[PATCH V2 3/3] x86, bm: Add documentation on Intel Branch Monitoring

From: Megha Dey
Date: Fri Nov 17 2017 - 20:39:35 EST


This patch adds the Documentation/x86/intel_bm.txt file with some
information about Intel Branch monitoring.

Signed-off-by: Megha Dey <megha.dey@xxxxxxxxxxxxxxx>
---
Documentation/x86/intel_bm.txt | 216 +++++++++++++++++++++++++++++++++++++++++
1 file changed, 216 insertions(+)
create mode 100644 Documentation/x86/intel_bm.txt

diff --git a/Documentation/x86/intel_bm.txt b/Documentation/x86/intel_bm.txt
new file mode 100644
index 0000000..25b7177
--- /dev/null
+++ b/Documentation/x86/intel_bm.txt
@@ -0,0 +1,216 @@
+Intel(R) Branch Monitoring
+
+Copyright (C) 2017 Intel Corporation
+
+Megha Dey <megha.dey@xxxxxxxxx>
+Yu-Cheng Yu <yu-cheng.yu@xxxxxxxxx>
+
+I. Overview
+===========
+
+The Cannonlake family of Intel processors support the branch monitoring
+feature. This feature uses heuristics to detect the occurrence of an ROP
+(Return Oriented Programming) or ROP like(JOP:Jump oriented programming)

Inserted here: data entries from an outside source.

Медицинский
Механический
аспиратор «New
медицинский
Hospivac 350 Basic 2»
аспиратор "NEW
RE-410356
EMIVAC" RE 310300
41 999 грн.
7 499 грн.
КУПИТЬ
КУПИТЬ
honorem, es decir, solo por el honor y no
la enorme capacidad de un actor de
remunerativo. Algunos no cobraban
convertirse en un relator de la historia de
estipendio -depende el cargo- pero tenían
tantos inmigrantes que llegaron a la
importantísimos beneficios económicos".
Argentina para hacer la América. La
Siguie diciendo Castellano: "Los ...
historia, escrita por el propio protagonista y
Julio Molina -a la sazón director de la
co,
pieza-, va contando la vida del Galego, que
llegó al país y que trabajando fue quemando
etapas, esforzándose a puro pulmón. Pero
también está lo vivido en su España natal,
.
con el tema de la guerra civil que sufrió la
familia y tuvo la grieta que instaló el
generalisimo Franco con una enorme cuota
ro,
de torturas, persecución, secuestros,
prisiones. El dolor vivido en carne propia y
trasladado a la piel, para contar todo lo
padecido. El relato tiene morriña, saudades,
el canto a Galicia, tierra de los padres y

+attack. These heuristics are based off certain performance monitoring
+statistics, measured dynamically over a short configurable window period.

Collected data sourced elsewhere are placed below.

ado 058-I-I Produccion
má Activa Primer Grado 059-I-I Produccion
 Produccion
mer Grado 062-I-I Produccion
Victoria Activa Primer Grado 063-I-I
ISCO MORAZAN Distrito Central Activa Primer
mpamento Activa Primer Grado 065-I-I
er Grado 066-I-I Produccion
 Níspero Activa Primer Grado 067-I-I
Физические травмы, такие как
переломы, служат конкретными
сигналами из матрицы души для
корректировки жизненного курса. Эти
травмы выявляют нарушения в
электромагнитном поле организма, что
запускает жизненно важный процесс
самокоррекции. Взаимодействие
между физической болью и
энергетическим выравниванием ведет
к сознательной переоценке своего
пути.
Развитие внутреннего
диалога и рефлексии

+ROP is a malware trend in which the attacker can compromise a return
+pointer held on the stack to redirect execution to a different desired
+instruction.
+
+Support for branch monitoring has been added via Linux kernel perf event
+infrastructure. This feature is enabled by CONFIG_PERF_EVENTS_INTEL_BM.
+
+Once the kernel is compiled with CONFIG_PERF_EVENTS_INTEL_BM=y on a
+Cannonlake system, the following perf events are added which can be viewed
+with perf list:
+ intel_bm/branch-misp/ [Kernel PMU event]
+ intel_bm/call-ret/ [Kernel PMU event]
+ intel_bm/far-branch/ [Kernel PMU event]

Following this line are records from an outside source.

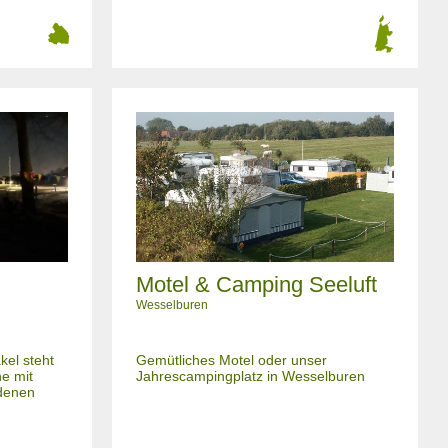
Motel & Camping Seeluft
Wesselburen
kel steht
Gemütliches Motel oder unser
e mit
Jahrescampingplatz in Wesselburen
edenen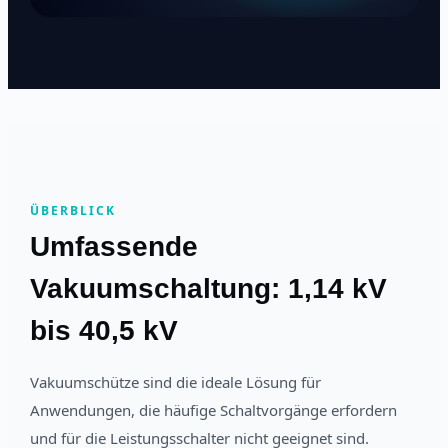
ÜBERBLICK
Umfassende
Vakuumschaltung: 1,14 kV
bis 40,5 kV
Vakuumschütze sind die ideale Lösung für
Anwendungen, die häufige Schaltvorgänge erfordern
und für die Leistungsschalter nicht geeignet sind.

+ intel_bm/indirect-branch-misp/ [Kernel PMU event]
+ intel_bm/ret-misp/ [Kernel PMU event]
+ intel_bm/rets/ [Kernel PMU event]
+
+II. Hardware details
+====================
+
+The MSRs associated with branch monitoring are as follows:
+
+1. BR_DETECT_CTRL : Branch Monitoring Global control
+ Used for enabling and configuring global capability
+
+2. BR_DETECT_STATUS : Branch Monitoring Global Status
+ Used by SW handler for determining detect status
+
+3. BR_DETECT_COUNTER_CONFIG_i : Branch Monitoring Counter Configuration
+ Per-cpu branch monitoring counter Configuration
+
+There are 2 8-bit counters that each can select between one of the
+following 6 events:
+
+1. RET instructions: Counts the number of near return instructions retired
+
+2. CALL-RET instructions: Counts the difference between the number of near
+ return and call instructions retired
+
+3. RET mispredicts: Mispredicted return instructions retired
+
+4. Branch (all) mispredicts: Counts the number of mispredicted branches
+
+5. Indirect branch mispredicts: Counts the number of mispredicted indirect
+ near branch instructions. Includes indirect near jump/call instructions
+
+6. Far branch instructions: Counts the number of far branches retired
+
+Branch Monitoring hardware utilizes various existing performance related
+counter events. Of the 6 events above, only call-ret is newly implemented.
+
+The events are evaluated over a specified 10-bit instruction window size
+(0 to 1023). For each counter, a threshold value (0 to 127) can be
+configured to set a point at which an interrupt is generated and a
+detection event action is taken (determined by user-space). This can take
+the form of signaling an interrupt and/or freezing the state of the last
+branch record information.
+
+The event counters are reset after every 'window size' instructions by the
+hardware.
+
+The feature is for user mode (privilege level > 0) operation only, which is
+the known malware security threat target environment. While in supervisor
+mode, this heuristic detection counter activity is suspended. This behavior
+(user mode) is independent of root vs. non-root with respect to
+virtualization technology execution.
+
+III. Software Implementation
+============================
+
+A perf-based kernel driver has been used to monitor the occurrence of
+one of the 6 branch monitoring events.
+
+If an branch monitoring interrupt is generated, the interrupt bit is set
+which is cleared by interrupt handler and the event counters are reset.
+
+The entire system can monitor a maximum of 2 events at any given time.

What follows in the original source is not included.